鹧鸪天(寒日萧萧上锁窗) - 李清照
鷓鴣天(しゃっこてん)(寒日萧萧上锁窗) - 李清照(り せいしょう)
鹧鸪天(寒日萧萧上锁窗) - 李清照
鷓鴣天(しゃっこてん)(寒日萧萧上锁窗) - 李清照(り せいしょう)
「鷓鴣天(寒日萧萧上锁窗)」は、宋代を代表する女流詞人・李清照(り せいしょう)の作品の一つです。詞牌である「鷓鴣天(しゃっこてん)」の調べに乗せて、夕陽の光と冷たい風、そして別離の憂いや孤独感が繊細に描かれています。
作品は「寒日萧萧上锁窗」という、静かながらも物寂しさを感じさせる冒頭句から始まります。冬の終わりか、あるいは寒さが残る初春の時期を思わせるような空気の中、閉ざされた窓辺や梧桐の木が、過ぎゆく季節の陰影を一層際立たせます。酒で寂しさを和らげようとする様子や、簾を巻いて外の景色に目を向けながらも、雲と夕陽のコントラストに宿る冷たさが胸に迫ります。

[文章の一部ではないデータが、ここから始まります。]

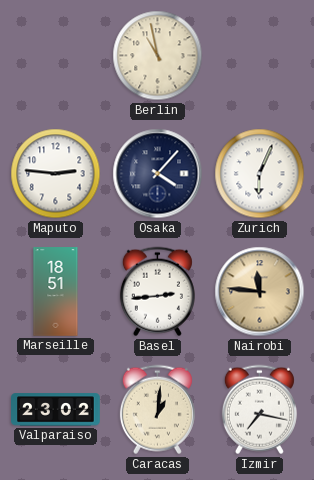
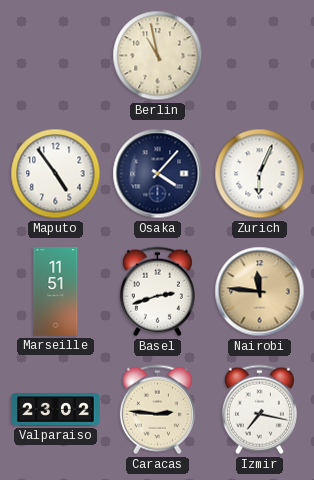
Maputo: 2:46 -> 4:54
Marseille: 18:51 -> 11:51
Basel: 2:44 -> 2:42
Caracas: 1:01 -> 2:46
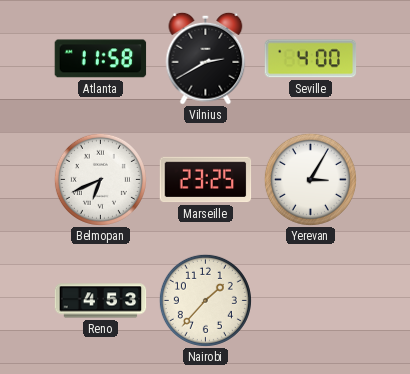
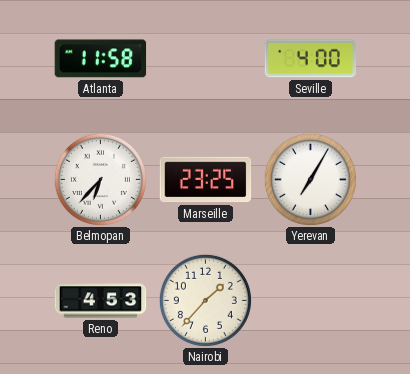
Vilnius: 2:40 -> none
Belmopan: 6:41 -> 6:37
Yerevan: 3:05 -> 7:05
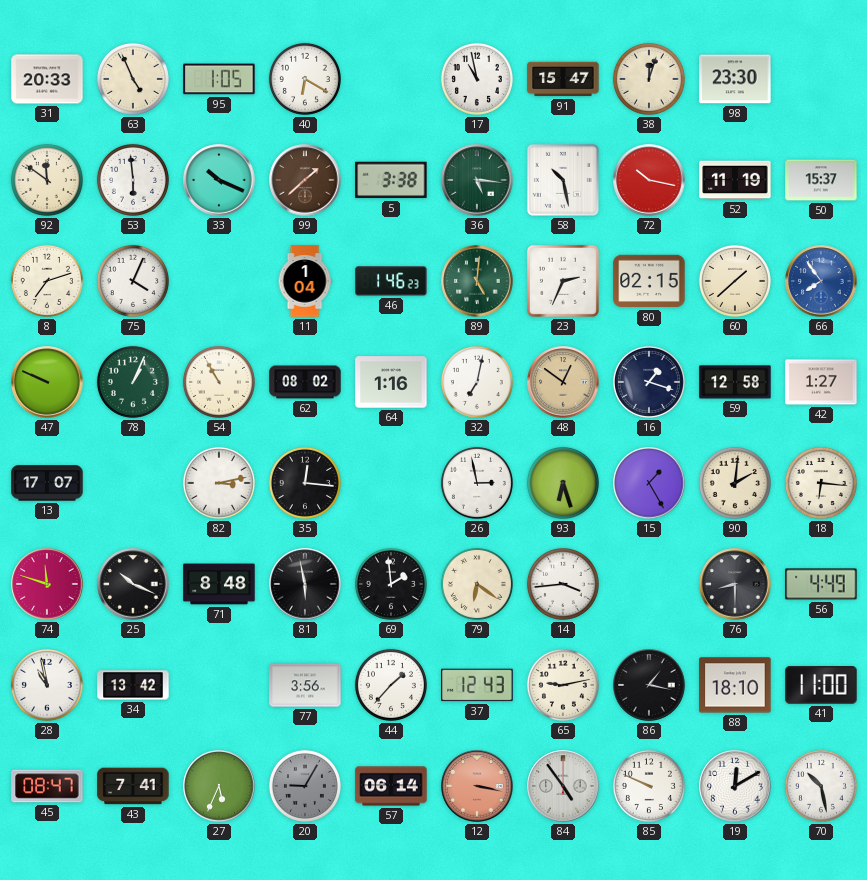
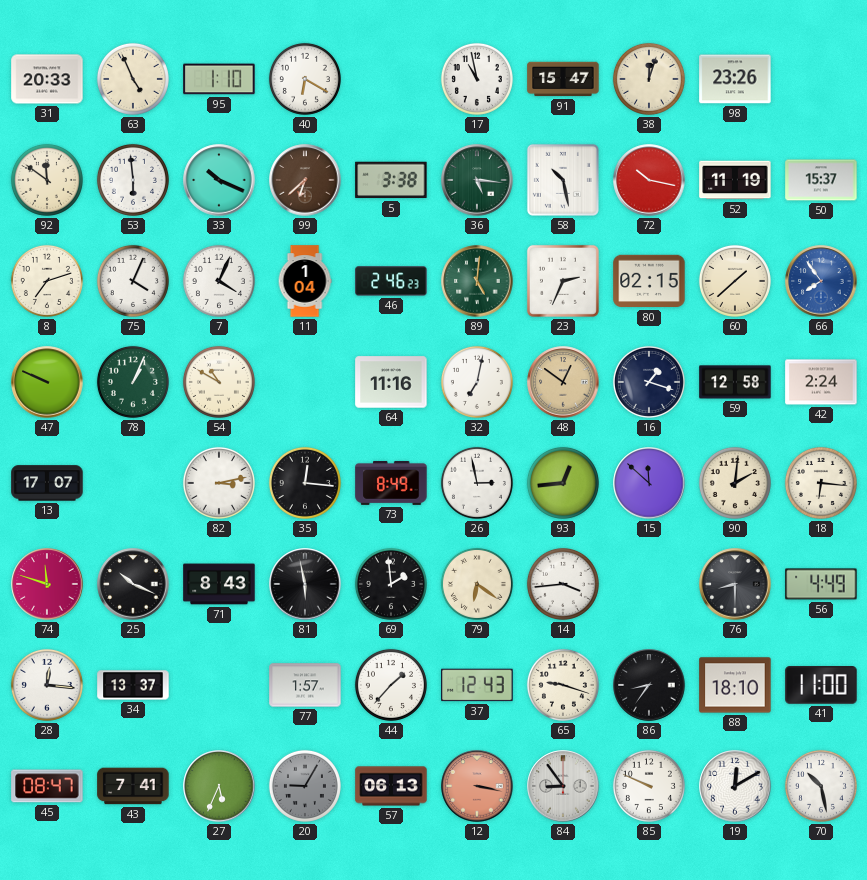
95: 1:05 -> 1:10
98: 23:30 -> 23:26
99: 1:38 -> 6:38
7: none -> 4:04
46: 1:46 -> 2:46
54: 10:55 -> 10:50
62: 08:02 -> none
64: 1:16 -> 11:16
42: 1:27 -> 2:24
73: none -> 8:49
93: 6:27 -> 12:44
15: 1:25 -> 11:52
71: 8:48 -> 8:43
28: 10:58 -> 12:16
34: 13:42 -> 13:37
77: 3:56 -> 1:57
65: 9:13 -> 9:18
86: 1:17 -> 8:36
57: 06:14 -> 06:13
84: 4:54 -> 8:54
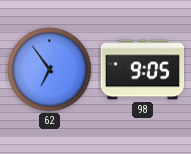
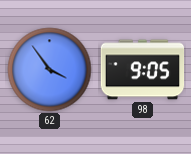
62: 6:54 -> 3:54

中盤から後半にかけては、「呵手试梅妆」や「却恨东风吹梦长」といった表現が、女性ならではの繊細な感性を示しています。梅の花のような化粧を施すことで、華やいだ気持ちになろうとしても、春の使者とも言える東風が夢をさらうように吹き抜けてしまう——そこに、希望と失意が同時に描き出されているのが印象的です。さらに、千里先にでも送りたい離愁を受け止めてくれる相手が見当たらないという嘆きが、時代の乱世や作者の個人的な境遇とも重なり、哀愁を深めます。
最後の「栏杆空对斜阳」は、手すりに寄りかかりながら眺める夕陽の美しさと、そこに癒されるどころか一層強まる孤独感を象徴的に示しています。黄昏時の光は通常、帰るべき場所や暖かい家族の団欒をイメージさせる一方、李清照の詞においては、しんみりと心に染みる哀愁の演出として機能しているのが特徴的です。
このように、本作は日常の小さな情景(梧桐の霜、東風、夕陽など)に深い感情を重ね合わせ、人生のはかなさや別離の悲しみを凝縮して表現する李清照の詞風がよく現れています。限られた字数の中に、移ろう季節感や繊細な心の動きが巧みに盛り込まれ、今なお多くの読者の心を打つ名作です。